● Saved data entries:

================

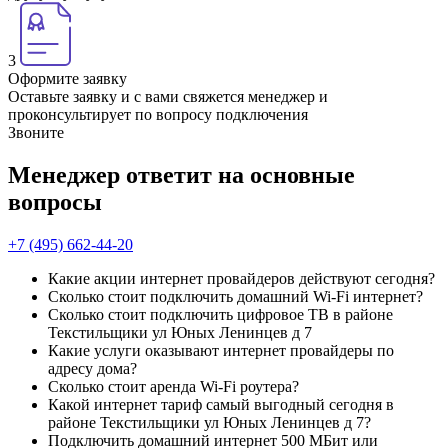
3
Оформите заявку
Оставьте заявку и с вами свяжется менеджер и
проконсультирует по вопросу подключения
Звоните
Менеджер ответит на основные
вопросы
+7 (495) 662-44-20
Какие акции интернет провайдеров действуют сегодня?
Сколько стоит подключить домашний Wi-Fi интернет?
Сколько стоит подключить цифровое ТВ в районе
Текстильщики ул Юных Ленинцев д 7
Какие услуги оказывают интернет провайдеры по
адресу дома?
Сколько стоит аренда Wi-Fi роутера?
Какой интернет тариф самый выгодный сегодня в
районе Текстильщики ул Юных Ленинцев д 7?
Подключить домашний интернет 500 МБит или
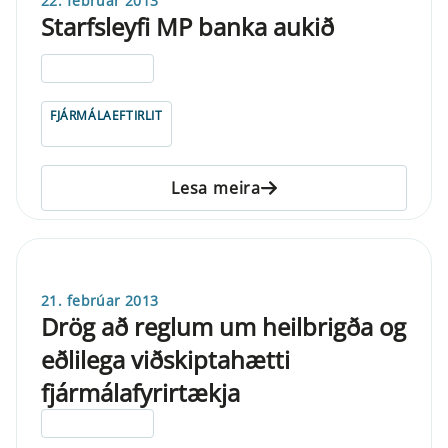
22. febrúar 2013
Starfsleyfi MP banka aukið
ELDRI EN 5 ÁRA
FJÁRMÁLAEFTIRLIT
Lesa meira
21. febrúar 2013
Drög að reglum um heilbrigða og
eðlilega viðskiptahætti
fjármálafyrirtækja
ELDRI EN 5 ÁRA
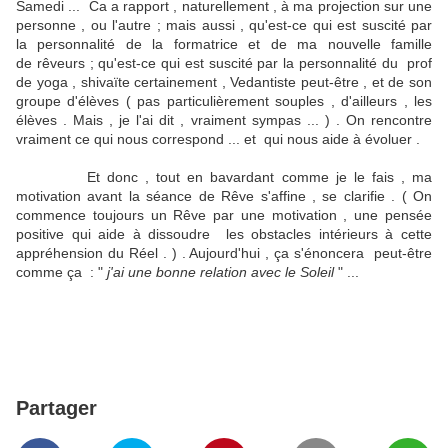
Samedi ... Ca a rapport , naturellement , à ma projection sur une
personne , ou l'autre ; mais aussi , qu'est-ce qui est suscité par
la personnalité de la formatrice et de ma nouvelle famille
de rêveurs ; qu'est-ce qui est suscité par la personnalité du prof
de yoga , shivaïte certainement , Vedantiste peut-être , et de son
groupe d'élèves ( pas particulièrement souples , d'ailleurs , les
élèves . Mais , je l'ai dit , vraiment sympas ... ) . On rencontre
vraiment ce qui nous correspond ... et qui nous aide à évoluer .
Et donc , tout en bavardant comme je le fais , ma
motivation avant la séance de Rêve s'affine , se clarifie . ( On
commence toujours un Rêve par une motivation , une pensée
positive qui aide à dissoudre les obstacles intérieurs à cette
appréhension du Réel . ) . Aujourd'hui , ça s'énoncera peut-être
comme ça : "
j'ai une bonne relation avec le Soleil
" ...
Partager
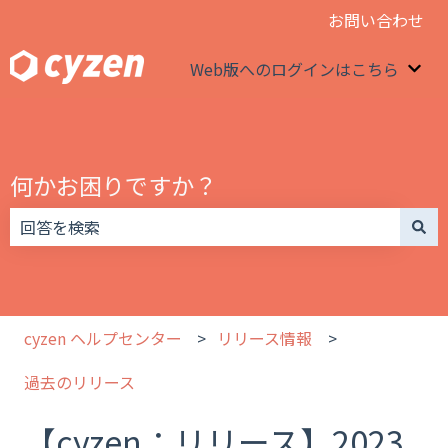
お問い合わせ
Web版へのログインはこちら
We
何かお困りですか？
検索フィールドが空なので、候補はありません。
cyzen ヘルプセンター
リリース情報
過去のリリース
【cyzen：リリース】2023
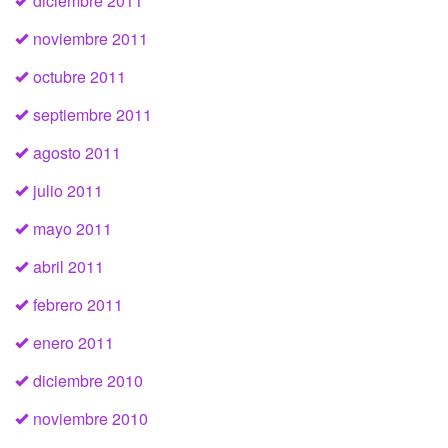
diciembre 2011
noviembre 2011
octubre 2011
septiembre 2011
agosto 2011
julio 2011
mayo 2011
abril 2011
febrero 2011
enero 2011
diciembre 2010
noviembre 2010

================

● TASK: Leave out the pictures. Return exactly the lines from the first line of the records to the line bearing "personne , ou", inclusive.

● FINISHED EXERCISE:
3
Оформите заявку
Оставьте заявку и с вами свяжется менеджер и
проконсультирует по вопросу подключения
Звоните
Менеджер ответит на основные
вопросы
+7 (495) 662-44-20
Какие акции интернет провайдеров действуют сегодня?
Сколько стоит подключить домашний Wi-Fi интернет?
Сколько стоит подключить цифровое ТВ в районе
Текстильщики ул Юных Ленинцев д 7
Какие услуги оказывают интернет провайдеры по
адресу дома?
Сколько стоит аренда Wi-Fi роутера?
Какой интернет тариф самый выгодный сегодня в
районе Текстильщики ул Юных Ленинцев д 7?
Подключить домашний интернет 500 МБит или
22. febrúar 2013
Starfsleyfi MP banka aukið
ELDRI EN 5 ÁRA
FJÁRMÁLAEFTIRLIT
Lesa meira
21. febrúar 2013
Drög að reglum um heilbrigða og
eðlilega viðskiptahætti
fjármálafyrirtækja
ELDRI EN 5 ÁRA
Samedi ... Ca a rapport , naturellement , à ma projection sur une
personne , ou l'autre ; mais aussi , qu'est-ce qui est suscité par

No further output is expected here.